**Transcribed page contents**:

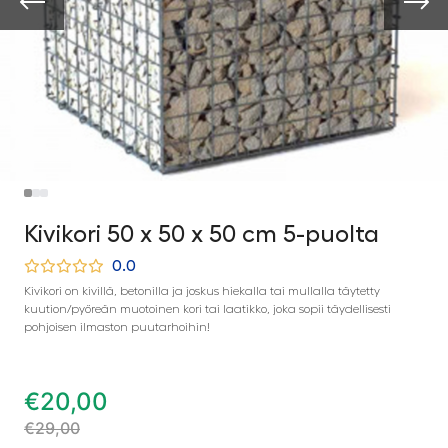
Kivikori 50 x 50 x 50 cm 5-puolta
0.0
Kivikori on kivillä, betonilla ja joskus hiekalla tai mullalla täytetty
kuution/pyöreän muotoinen kori tai laatikko, joka sopii täydellisesti
pohjoisen ilmaston puutarhoihin!
€
20,00
€
29,00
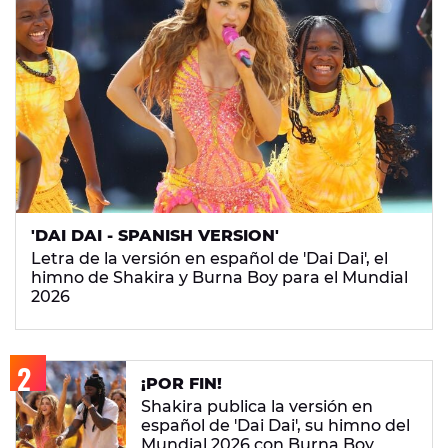
'DAI DAI - SPANISH VERSION'
Letra de la versión en español de 'Dai Dai', el
himno de Shakira y Burna Boy para el Mundial
2026
¡POR FIN!
Shakira publica la versión en
español de 'Dai Dai', su himno del
Mundial 2026 con Burna Boy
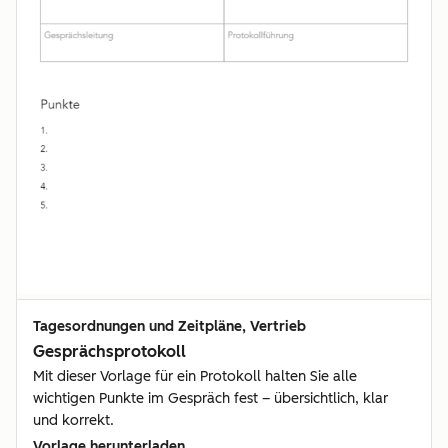
Tagesordnungen und Zeitpläne, Vertrieb
Gesprächsprotokoll
Mit dieser Vorlage für ein Protokoll halten Sie alle
wichtigen Punkte im Gespräch fest – übersichtlich, klar
und korrekt.
Vorlage herunterladen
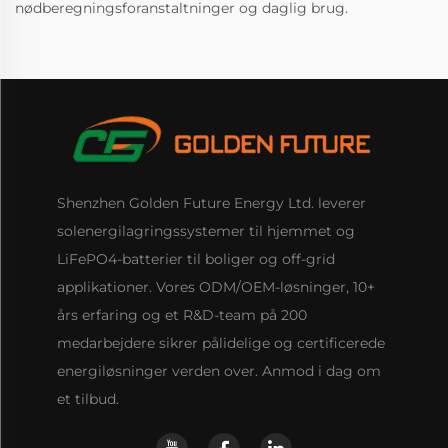
nødberegningsforanstaltninger og daglig brug.
Shenzhen Golden Future Energy Ltd. leverer
solenergilagringssystemer til hjemmet og
LiFePO4-batterier til boliger og off-grid
applikationer. Vores ODM/OEM-løsninger, 10+
års erfaring og et R&D-team på 200
medarbejdere sikrer pålidelige og certificerede
energiløsninger verden over. Anmod i dag om
et tilbud.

**Directions**:
Return exactly the lines from the line holding "års erfaring og et R&D-team på 200" to the last line of the data, with both of those lines included and nothing added.

**Task response**:
års erfaring og et R&D-team på 200
medarbejdere sikrer pålidelige og certificerede
energiløsninger verden over. Anmod i dag om
et tilbud.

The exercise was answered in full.